On foreign policy, his stance on Ukraine likely means dire consequences for Europe. Over the course of his presidency, Trump has shown a predisposition to be sympathetic to Putin so another Trump presidential term would see further aid to Ukraine hang in the balance. This would threaten the unity of the European bloc as an agreement would then have to be reached on how to continue paying for military aid (half of which already comes from the US). Putin may additionally be incentivised to act more aggressively and be emboldened to attack another country. In addition, given his protectionist stance, the risk of a trade war with the US would be punitive to Europe’s smaller and more export-oriented economies – more so than for the US. Finally, on the Israel/Gaza conflict, Trump’s lack of tact and poor record on the foreign policy front could tragically see the situation escalate (though it’s hard to imagine a worse outcome than what the victims of this tragic conflict are currently experiencing).  
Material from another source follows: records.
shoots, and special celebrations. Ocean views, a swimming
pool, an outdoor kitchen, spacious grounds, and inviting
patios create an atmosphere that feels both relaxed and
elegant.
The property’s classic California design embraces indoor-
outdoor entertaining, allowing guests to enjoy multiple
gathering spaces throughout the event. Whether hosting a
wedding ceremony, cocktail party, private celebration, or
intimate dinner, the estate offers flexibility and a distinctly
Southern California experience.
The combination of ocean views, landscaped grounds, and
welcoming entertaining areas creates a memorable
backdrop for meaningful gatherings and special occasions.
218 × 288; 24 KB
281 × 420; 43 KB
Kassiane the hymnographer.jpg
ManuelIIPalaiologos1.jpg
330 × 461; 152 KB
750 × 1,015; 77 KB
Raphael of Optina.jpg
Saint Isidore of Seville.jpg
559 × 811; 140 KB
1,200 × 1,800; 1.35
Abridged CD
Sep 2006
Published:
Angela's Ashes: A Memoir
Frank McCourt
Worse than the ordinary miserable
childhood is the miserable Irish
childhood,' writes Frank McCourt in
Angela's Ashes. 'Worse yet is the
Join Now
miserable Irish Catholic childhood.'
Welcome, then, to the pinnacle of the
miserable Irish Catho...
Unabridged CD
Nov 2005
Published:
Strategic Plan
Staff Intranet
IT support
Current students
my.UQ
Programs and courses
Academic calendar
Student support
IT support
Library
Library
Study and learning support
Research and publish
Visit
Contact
With over nine months to go until the elections, it is still much too early to act on the back of such assessments. However, we ought to guard against complacency and simply relying on historical precedent to position portfolios as we get closer to the elections. At the risk of sounding overly dystopian, this time around, the geopolitical landscape is arguably more tense. Trump seems more emboldened to openly shift his political agenda towards more prejudiced endeavours, and with the difficulties Congress might pose on his expansionary fiscal agenda, it’s fair to say another Trump presidency leaves plenty of room for concern.